Et que dire des services de récupération, grâce auxquels un courriel ou une adresse IP est envoyé discrètement par un ordinateur volé? M. Viau confirme que ces applications ont démontré leur efficacité, mais il n’en fait pas ouvertement mention pour ne pas trop informer les voleurs…
Essai et partage
Enfin, M. Viau recommande aux organisations de procéder à l’essai de diverses solutions de prévention du vol informatique, mais aussi de demander des conseils à autrui.
« Il ne faudrait pas se fier uniquement à l’offre d’un seul fournisseur, qui ne recommandera que ses solutions. C’est important de faire ses propres tests pour voir un produit crée de la latence sur les équipements. On peut faire des recherches sur l’Internet, pour savoir si une application a été vulnérable au cours des dernières années ou s’il y a des commentaires négatifs à son égard », suggère-t-il.

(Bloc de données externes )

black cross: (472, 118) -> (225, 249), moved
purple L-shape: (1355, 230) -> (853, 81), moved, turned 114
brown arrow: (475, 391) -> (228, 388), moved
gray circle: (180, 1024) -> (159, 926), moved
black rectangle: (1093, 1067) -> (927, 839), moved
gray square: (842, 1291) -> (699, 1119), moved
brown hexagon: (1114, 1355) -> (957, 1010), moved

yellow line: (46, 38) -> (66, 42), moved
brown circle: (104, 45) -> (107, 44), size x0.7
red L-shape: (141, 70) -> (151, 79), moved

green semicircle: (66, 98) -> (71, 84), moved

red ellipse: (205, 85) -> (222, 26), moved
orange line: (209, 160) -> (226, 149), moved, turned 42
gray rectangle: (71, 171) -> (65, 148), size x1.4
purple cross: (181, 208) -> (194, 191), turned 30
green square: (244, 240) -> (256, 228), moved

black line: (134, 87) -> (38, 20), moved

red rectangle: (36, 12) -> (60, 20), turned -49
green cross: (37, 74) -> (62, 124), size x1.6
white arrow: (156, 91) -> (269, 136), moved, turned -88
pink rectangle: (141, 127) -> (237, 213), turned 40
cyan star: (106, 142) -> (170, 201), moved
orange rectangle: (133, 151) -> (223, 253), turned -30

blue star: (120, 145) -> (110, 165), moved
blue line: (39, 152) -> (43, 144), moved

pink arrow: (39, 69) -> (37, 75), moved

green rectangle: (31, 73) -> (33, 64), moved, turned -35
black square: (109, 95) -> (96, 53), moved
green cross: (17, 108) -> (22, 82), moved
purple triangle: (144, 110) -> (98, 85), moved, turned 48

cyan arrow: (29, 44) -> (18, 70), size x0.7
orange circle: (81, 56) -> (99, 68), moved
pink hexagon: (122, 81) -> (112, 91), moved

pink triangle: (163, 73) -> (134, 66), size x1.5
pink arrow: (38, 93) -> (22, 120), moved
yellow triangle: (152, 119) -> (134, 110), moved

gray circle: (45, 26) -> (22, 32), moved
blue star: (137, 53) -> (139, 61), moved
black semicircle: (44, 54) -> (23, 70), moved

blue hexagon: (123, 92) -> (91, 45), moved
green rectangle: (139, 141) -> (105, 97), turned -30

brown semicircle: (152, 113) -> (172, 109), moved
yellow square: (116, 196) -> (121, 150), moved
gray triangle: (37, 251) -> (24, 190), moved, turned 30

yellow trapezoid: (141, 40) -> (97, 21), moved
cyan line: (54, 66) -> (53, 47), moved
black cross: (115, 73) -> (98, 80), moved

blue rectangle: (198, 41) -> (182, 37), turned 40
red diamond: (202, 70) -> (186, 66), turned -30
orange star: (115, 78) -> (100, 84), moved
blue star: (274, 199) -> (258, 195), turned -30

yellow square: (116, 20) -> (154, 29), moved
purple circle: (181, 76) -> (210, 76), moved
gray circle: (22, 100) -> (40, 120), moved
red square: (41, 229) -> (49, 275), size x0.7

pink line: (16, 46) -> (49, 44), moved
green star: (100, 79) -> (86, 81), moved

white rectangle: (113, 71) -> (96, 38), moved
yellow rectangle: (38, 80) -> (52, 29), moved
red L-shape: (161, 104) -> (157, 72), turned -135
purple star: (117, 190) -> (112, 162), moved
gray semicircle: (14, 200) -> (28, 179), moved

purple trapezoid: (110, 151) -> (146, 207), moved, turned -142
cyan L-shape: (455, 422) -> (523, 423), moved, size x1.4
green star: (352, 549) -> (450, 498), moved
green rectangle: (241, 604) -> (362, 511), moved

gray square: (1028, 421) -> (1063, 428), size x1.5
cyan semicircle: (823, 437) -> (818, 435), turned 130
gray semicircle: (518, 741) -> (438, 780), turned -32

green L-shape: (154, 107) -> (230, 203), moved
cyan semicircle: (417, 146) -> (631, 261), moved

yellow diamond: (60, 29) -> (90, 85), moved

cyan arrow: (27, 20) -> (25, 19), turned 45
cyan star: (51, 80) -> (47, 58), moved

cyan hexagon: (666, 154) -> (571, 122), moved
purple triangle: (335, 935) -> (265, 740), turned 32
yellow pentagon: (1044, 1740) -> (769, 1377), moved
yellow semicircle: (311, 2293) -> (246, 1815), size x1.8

« On peut aussi faire appel à d’autres organisations qui ont des mesures en place et qui sont prêtes à partager de l’information. Il y a des associations, à Montréal [L’Association de la sécurité de l’information du Montréal métropolitain – ASIMM] et à Québec [L’Association de sécurité de l’information du Québec – ASIQ], qui peuvent mettre les entreprises en contact avec des gens qui ont déjà testé certaines solutions », ajoute M. Viau.
Jean-François Ferland est journaliste au magazine Direction informatique.